Regionally, the Egyptian coordination with Libyan National Army (LNA) forces operating in the Eastern part of Libya—adjacent to Egyptian-Libyan borders—has resulted in a further crackdown on militants who carried out deadly attacks in Egypt’s Western Desert. On October 8, the LNA captured Egypt’s most wanted militant and ex-military officer, Hisham Ashmawy, the leader of al-Qaeda-inspired group Al-Mourabitoun. Ashmawy was arrested alive in Derna, 165 miles west of Libya’s border with Egypt. Ashmawy is likely to be handed to Egyptian authorities to be tried for at least 17 deadly attacks he carried out in Cairo and the Western Desert (Al-Masry Al-Youm, October 8).
Capturing Ashmawy is likely to lead to important information about the whole network of Islamist militants and micro-terrorist cells in Egypt and North Africa, given the experience of Egyptian security apparatus in extracting confessions and gathering intelligence data. (Al-Ahram Center for Political & Strategic Studies, October 21).
Statistics indicate that terrorism in Egypt declined remarkably, thanks to several factors which include the following:
- Targeting militant strongholds in Sinai and the mainland of Egypt.
- Confiscating funds of terrorist For instance, on September 11, Egypt’s Committee for Inventory, Seizure, and Management of Terrorist Funds announced that it had seized assets belonging to 1,589 Muslim Brotherhood supporters (Al-Watan, Sept 11)
- Monitoring and controlling Egypt’s vast borders where militants smuggle weapons from overseas.
- Egyptian security forces’ preemptive attacks that killed and led to the arrest of a large number of high-profile leaders.
The Egyptian government should not ignore the political and socio-economic aspects of the radicalization process by focusing only on the religious aspects. Further, reforming the Islamic discourse is likely to be a buffer against radicalization and recruiting. Authorities should start by training Imams and teachers to focus on identifying controversial concepts such as caliphate, the axis of Islam and the axis of infidelity (Dar Islam and Dar Kofr), excommunication, allegiance, political Islam, martyrdom, etc.

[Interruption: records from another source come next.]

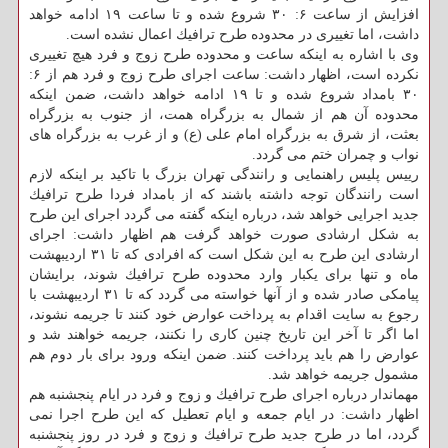
افزایش از ساعت ۶: ۳۰ شروع شده و تا ساعت ۱۹ ادامه خواهد
داشت، اما تغییری در محدوده طرح ترافیك اعمال نشده است.
وی با اشاره به اینكه ساعت و محدوده طرح زوج و فرد هیچ تغییری
نكرده است، اظهار داشت: ساعت اجرای طرح زوج و فرد هم از ۶:
۳۰ بامداد شروع شده و تا ۱۹ ادامه خواهد داشت، ضمن اینكه
محدوده آن هم از شمال به بزرگراه همت، از جنوب به بزرگراه
بعثت، از شرق به بزرگراه امام علی (ع) و از غرب به بزرگراه های
نواب و چمران ختم می گردد.
رییس پلیس راهنمایی و رانندگی تهران بزرگ با تاكید بر اینكه لازم
است رانندگان توجه داشته باشند كه از بامداد فردا طرح ترافیك
جدید اجرایی خواهد شد، درباره اینكه گفته می گردد اجرای این طرح
به شكل ارشادی صورت خواهد گرفت هم اظهار داشت: اجرای
ارشادی این طرح به این شكل است كه افرادی كه تا ۳۱ اردیبهشت
ماه و تنها برای یكبار وارد محدوده طرح ترافیك شوند، برایشان
پیامكی صادر شده و از آنها خواسته می گردد كه تا ۳۱ اردیبهشت با
رجوع به سایت اقدام به پرداخت عوارض خود كنند تا جریمه نشوند،
اما اگر تا آخر این تاریخ چنین كاری را نكنند، جریمه خواهند شد و
عوارض را هم باید پرداخت كنند. ضمن اینكه ورود برای بار دوم هم
مشمول جریمه خواهد شد.
مهماندار درباره اجرای طرح ترافیك و زوج و فرد در ایام پنجشنبه هم
اظهار داشت: در ایام جمعه و ایام تعطیل كه این طرح اجرا نمی
گردد، اما در طرح جدید طرح ترافیك و زوج و فرد در روز پنجشنبه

To prolong the recent success of counter-terrorism operations, more joint efforts are needed to dismantle the incubators where radicalization grows, especially in disadvantaged communities in Egypt. Major reconstruction projects should be implemented in North Sinai to help increase the population there and create a demographic change that would help minimize Islamist militants’ ability to recruit among the marginalized. Last but not least, the Egyptian government needs to strengthen and engage civil society in its counter-terrorism operations.